HONS 231 - Resistant Arts - Dance Music
Mondays, Wednesdays and Fridays at 9:00 a.m. - 9:50 a.m.
GOAL: 6B (DIV)
HONS 240 - Fantastic Cases in Failure: Organizational Dysfunctionality
Tuesdays and Thursdays at 3:30 p.m. - 4:45 p.m.
As many times as organizations succeed, they also fail. However, society often doesn’t discuss failure until after something TRAGICALLY bad has happened. This course offers a pragmatic approach to applying theoretical explanations when understandings organizational problems. We will investigate a variety of often neglected and difficult topics both on the micro and macro levels that lead individuals and organizations both to fail. At the same time, we will focus on communication strategies aimed at correcting a failing situation before it crosses a point of disrepair. Topics to be address include (but are not limited to): occupational bullying, office gossip/rumors, sexual harassment, work/home life balance, workplace cliques, workplace violence, ethics failure, faulty leadership, complacency/conventional thinking, poor planning in change, service failure, discomfort with diversity, thinking outside the box, responding to destructive organizations, humor, building constructive climates.
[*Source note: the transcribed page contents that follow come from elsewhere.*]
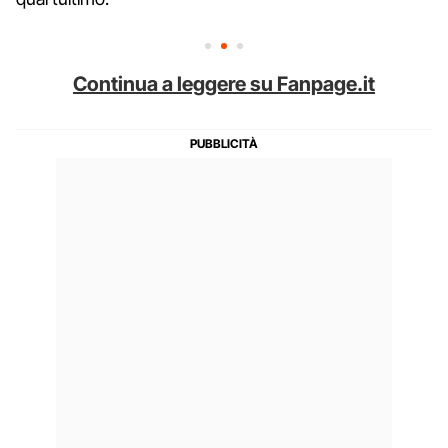
Continua a leggere su Fanpage.it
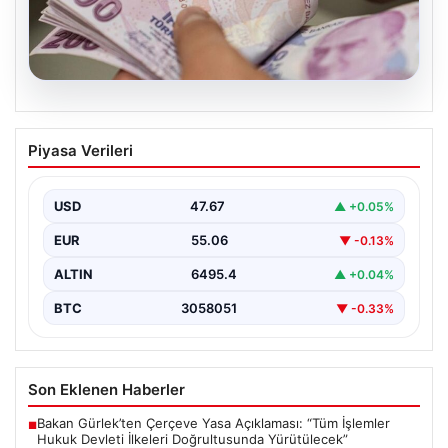
05.08.2026
2026 Kurban Bayramı Emekli
Piyasa Verileri
İkramiyeleri Ne Zaman Ödenecek?
Yaklaşan 2026 Kurban Bayramı nedeniyle, yaklaşık 17
milyon emekli vatandaşın gözü kulağı bayram
USD
47.67
▲ +0.05%
ikramiyesi…
EUR
55.06
▼ -0.13%
ALTIN
6495.4
▲ +0.04%
BTC
3058051
▼ -0.33%
Son Eklenen Haberler
Bakan Gürlek’ten Çerçeve Yasa Açıklaması: “Tüm İşlemler
■
Hukuk Devleti İlkeleri Doğrultusunda Yürütülecek”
HONS 241 - The Greek Ideal
Tuesdays and Thursdays at 12:30-1:45 p.m.
Goal: 6A (DIV)
Concepts of perfection – human and divine – are examined by delving into the culture of Greece. This course will examine the manifestation of those ideals in language, art, literature, philosophy, and religion. The period covered will be from Classical Greece through Byzantine Greece. An introduction to the Greek language is included, followed by perusal of foundational texts (including Iliad, Republic, and the Christian New Testament), examination of Greek Philosophy, mythology, and monotheism, and a comparison of Byzantine iconography to the classical and neo-classical art of the culture. The enduring value and impact of these tenets (the appropriation and misappropriation) in Roman, Western European, and American culture and society will be discussed.
HONS 250 - Freedom in Society
Tuesdays and Thursdays at 12:30 p.m. - 1:45 p.m.
GOAL: 2, 6
This class explores what it means to be free in today’s society. There are many things that seem to limit our freedom in society, such as other people’s rights, the purpose we set for our lives, the expectations that society, culture, family or friends have for us, the law, and even our own personality. A tentative reading list may include John Stuart Mill (“On Liberty”), Albert Camus (“The Myth of Sisyphus”), Fyodor Doestoevsky (“Notes from the Underground”), John Rawls (“A Theory of Justice”) and Jean-Jacques Rousseau (“Discourse on Inequality”). Classes will be focused on student discussions of philosophical ideas from the texts and students’ own ideas about how they are not free.
HONS 250 - Smart Machines
Tuesdays and Thursdays at 2 p.m. - 3:15 p.m.
GOAL: 2, 6
Robots and Cyborgs and Drones, Oh my! Machines are getting “smarter”- does such increasingly smart technology diminish or enhance the possibilities for human excellence? Are human beings simply very smart machines? How do we distinguish the animal from the mechanical? Might our machines become our masters, and if so, can humans flourish in a post human world? In this course, students will hone their critical thinking abilities by recognizing, analyzing and evaluating contemporary arguments on issues such as the plausibility of “the singularity;” the wisdom of increased use of robotics and drones in the military, law enforcement, and health and human safety professions; the utopian and dystopian possibilities for merging the biological and the technological, and more. Discussion and short writing exercises centered on a wide variety of readings from Plato to Piercy will provide the basis for a self-selected course project/presentation.